• _Assignment_
Write the records below out again exactly as given, with no images.

• _Transcribed page contents_
_ _ _
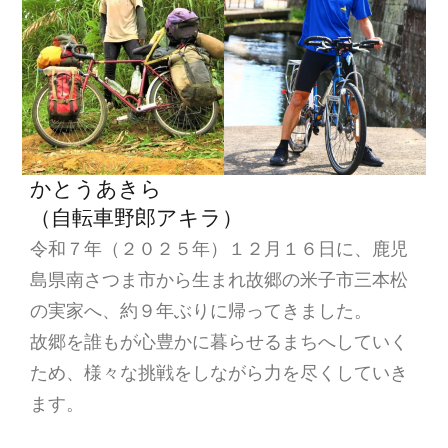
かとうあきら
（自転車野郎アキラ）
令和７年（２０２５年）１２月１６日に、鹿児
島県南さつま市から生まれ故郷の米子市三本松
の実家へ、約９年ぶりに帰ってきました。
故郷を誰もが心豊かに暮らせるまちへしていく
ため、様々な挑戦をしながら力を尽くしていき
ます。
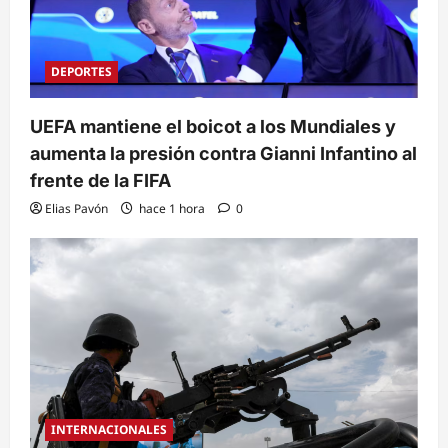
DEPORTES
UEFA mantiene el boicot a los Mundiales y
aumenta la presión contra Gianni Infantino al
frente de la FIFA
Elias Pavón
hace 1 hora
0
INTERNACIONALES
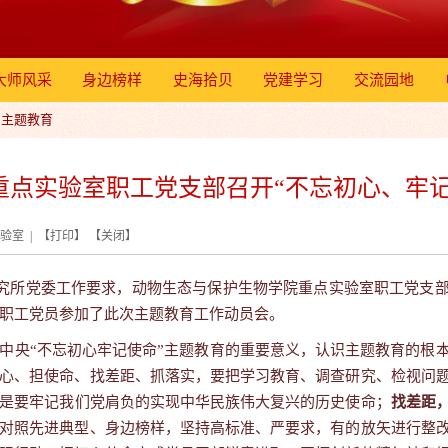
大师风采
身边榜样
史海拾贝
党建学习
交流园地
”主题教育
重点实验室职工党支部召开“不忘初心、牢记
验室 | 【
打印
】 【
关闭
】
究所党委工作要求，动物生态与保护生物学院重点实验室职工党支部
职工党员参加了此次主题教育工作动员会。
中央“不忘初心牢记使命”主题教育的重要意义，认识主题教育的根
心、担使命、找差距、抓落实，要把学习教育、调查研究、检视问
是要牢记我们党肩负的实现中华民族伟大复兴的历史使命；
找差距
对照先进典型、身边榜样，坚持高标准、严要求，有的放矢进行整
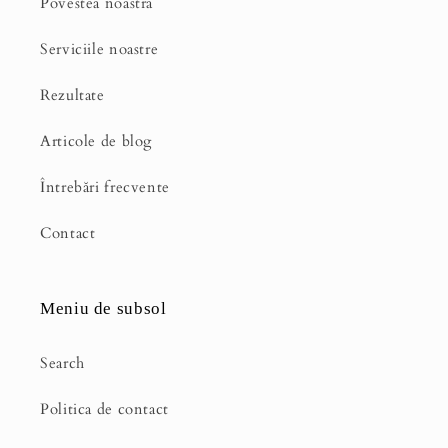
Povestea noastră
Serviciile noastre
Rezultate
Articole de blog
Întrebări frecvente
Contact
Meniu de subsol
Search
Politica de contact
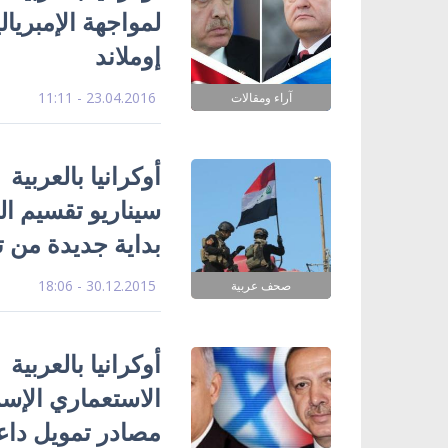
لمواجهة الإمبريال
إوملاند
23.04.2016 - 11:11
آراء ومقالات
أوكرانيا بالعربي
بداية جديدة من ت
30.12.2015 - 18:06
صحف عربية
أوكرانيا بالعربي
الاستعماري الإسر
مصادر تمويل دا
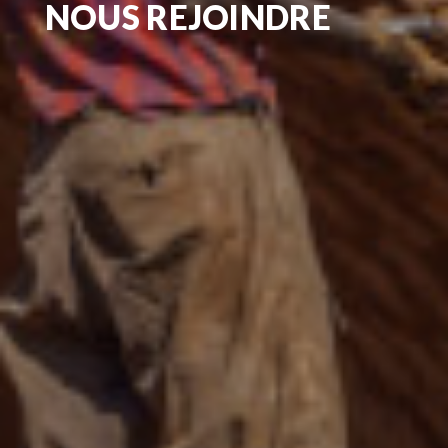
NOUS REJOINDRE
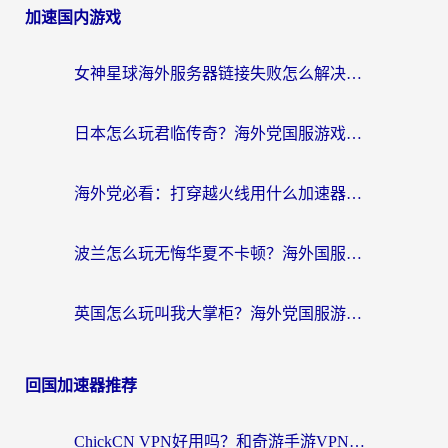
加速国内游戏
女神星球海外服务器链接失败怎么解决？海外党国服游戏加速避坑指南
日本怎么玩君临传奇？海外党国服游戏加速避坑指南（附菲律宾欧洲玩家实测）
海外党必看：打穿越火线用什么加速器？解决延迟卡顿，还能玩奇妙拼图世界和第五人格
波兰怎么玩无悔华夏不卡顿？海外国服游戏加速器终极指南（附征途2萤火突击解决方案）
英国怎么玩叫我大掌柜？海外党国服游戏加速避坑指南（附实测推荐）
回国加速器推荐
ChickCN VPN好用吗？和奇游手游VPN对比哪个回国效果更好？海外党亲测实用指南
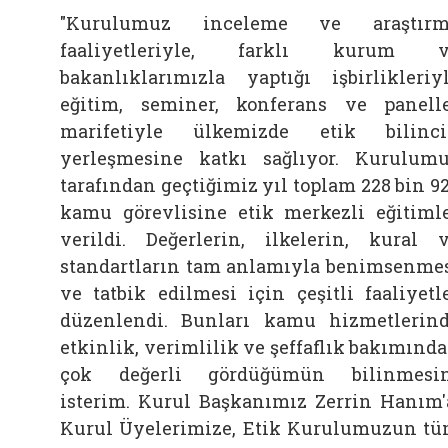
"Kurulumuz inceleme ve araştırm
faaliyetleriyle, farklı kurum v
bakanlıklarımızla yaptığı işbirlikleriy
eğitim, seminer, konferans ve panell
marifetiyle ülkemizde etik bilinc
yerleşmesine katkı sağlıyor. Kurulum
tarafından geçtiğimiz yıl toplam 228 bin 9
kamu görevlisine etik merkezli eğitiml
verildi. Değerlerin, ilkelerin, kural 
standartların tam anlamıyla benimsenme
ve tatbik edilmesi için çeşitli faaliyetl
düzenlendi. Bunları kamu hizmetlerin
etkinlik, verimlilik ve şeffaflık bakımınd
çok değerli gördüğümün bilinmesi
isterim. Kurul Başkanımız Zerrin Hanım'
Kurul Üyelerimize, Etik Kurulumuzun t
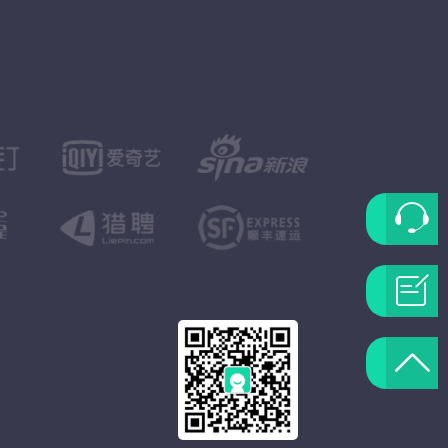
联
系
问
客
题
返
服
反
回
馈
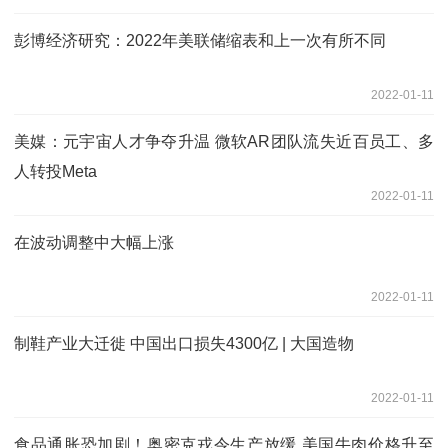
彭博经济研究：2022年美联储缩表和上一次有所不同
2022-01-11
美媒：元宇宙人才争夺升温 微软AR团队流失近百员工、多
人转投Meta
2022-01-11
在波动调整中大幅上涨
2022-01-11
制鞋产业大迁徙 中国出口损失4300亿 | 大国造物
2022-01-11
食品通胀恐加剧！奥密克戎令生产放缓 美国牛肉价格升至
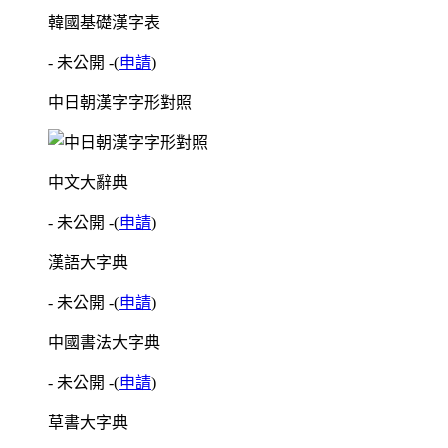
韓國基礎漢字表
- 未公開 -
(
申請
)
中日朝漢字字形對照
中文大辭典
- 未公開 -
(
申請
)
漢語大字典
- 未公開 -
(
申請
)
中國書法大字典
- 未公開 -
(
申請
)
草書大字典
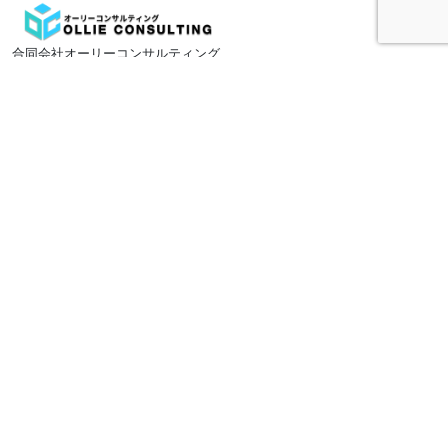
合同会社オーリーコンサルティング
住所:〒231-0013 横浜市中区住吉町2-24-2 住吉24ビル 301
_ _ _
• _Answer for this exercise_
かとうあきら
（自転車野郎アキラ）
令和７年（２０２５年）１２月１６日に、鹿児
島県南さつま市から生まれ故郷の米子市三本松
の実家へ、約９年ぶりに帰ってきました。
故郷を誰もが心豊かに暮らせるまちへしていく
ため、様々な挑戦をしながら力を尽くしていき
ます。
DEPORTES
UEFA mantiene el boicot a los Mundiales y
aumenta la presión contra Gianni Infantino al
frente de la FIFA
Elias Pavón
hace 1 hora
0
INTERNACIONALES
大师风采
身边榜样
史海拾贝
党建学习
交流园地
”主题教育
重点实验室职工党支部召开“不忘初心、牢记
验室 | 【
打印
】 【
关闭
】
究所党委工作要求，动物生态与保护生物学院重点实验室职工党支部
职工党员参加了此次主题教育工作动员会。
中央“不忘初心牢记使命”主题教育的重要意义，认识主题教育的根
心、担使命、找差距、抓落实，要把学习教育、调查研究、检视问
是要牢记我们党肩负的实现中华民族伟大复兴的历史使命；
找差距
对照先进典型、身边榜样，坚持高标准、严要求，有的放矢进行整
Povestea noastră
Serviciile noastre
Rezultate
Articole de blog
Întrebări frecvente
Contact
Meniu de subsol
Search
Politica de contact
لمواجهة الإمبريال
إوملاند
23.04.2016 - 11:11
آراء ومقالات
أوكرانيا بالعربي
بداية جديدة من ت
30.12.2015 - 18:06
صحف عربية
أوكرانيا بالعربي
الاستعماري الإسر
مصادر تمويل دا
NOUS REJOINDRE
加速国内游戏
女神星球海外服务器链接失败怎么解决？海外党国服游戏加速避坑指南
日本怎么玩君临传奇？海外党国服游戏加速避坑指南（附菲律宾欧洲玩家实测）
海外党必看：打穿越火线用什么加速器？解决延迟卡顿，还能玩奇妙拼图世界和第五人格
波兰怎么玩无悔华夏不卡顿？海外国服游戏加速器终极指南（附征途2萤火突击解决方案）
英国怎么玩叫我大掌柜？海外党国服游戏加速避坑指南（附实测推荐）
回国加速器推荐
ChickCN VPN好用吗？和奇游手游VPN对比哪个回国效果更好？海外党亲测实用指南
"Kurulumuz inceleme ve araştırm
faaliyetleriyle, farklı kurum v
bakanlıklarımızla yaptığı işbirlikleriy
eğitim, seminer, konferans ve panell
marifetiyle ülkemizde etik bilinc
yerleşmesine katkı sağlıyor. Kurulum
tarafından geçtiğimiz yıl toplam 228 bin 9
kamu görevlisine etik merkezli eğitiml
verildi. Değerlerin, ilkelerin, kural 
standartların tam anlamıyla benimsenme
ve tatbik edilmesi için çeşitli faaliyetl
düzenlendi. Bunları kamu hizmetlerin
etkinlik, verimlilik ve şeffaflık bakımınd
çok değerli gördüğümün bilinmesi
isterim. Kurul Başkanımız Zerrin Hanım'
Kurul Üyelerimize, Etik Kurulumuzun t
联
系
问
客
题
返
服
反
回
馈
彭博经济研究：2022年美联储缩表和上一次有所不同
2022-01-11
美媒：元宇宙人才争夺升温 微软AR团队流失近百员工、多
人转投Meta
2022-01-11
在波动调整中大幅上涨
2022-01-11
制鞋产业大迁徙 中国出口损失4300亿 | 大国造物
2022-01-11
食品通胀恐加剧！奥密克戎令生产放缓 美国牛肉价格升至
韓國基礎漢字表
- 未公開 -
(
申請
)
中日朝漢字字形對照
中文大辭典
- 未公開 -
(
申請
)
漢語大字典
- 未公開 -
(
申請
)
中國書法大字典
- 未公開 -
(
申請
)
草書大字典
合同会社オーリーコンサルティング
住所:〒231-0013 横浜市中区住吉町2-24-2 住吉24ビル 301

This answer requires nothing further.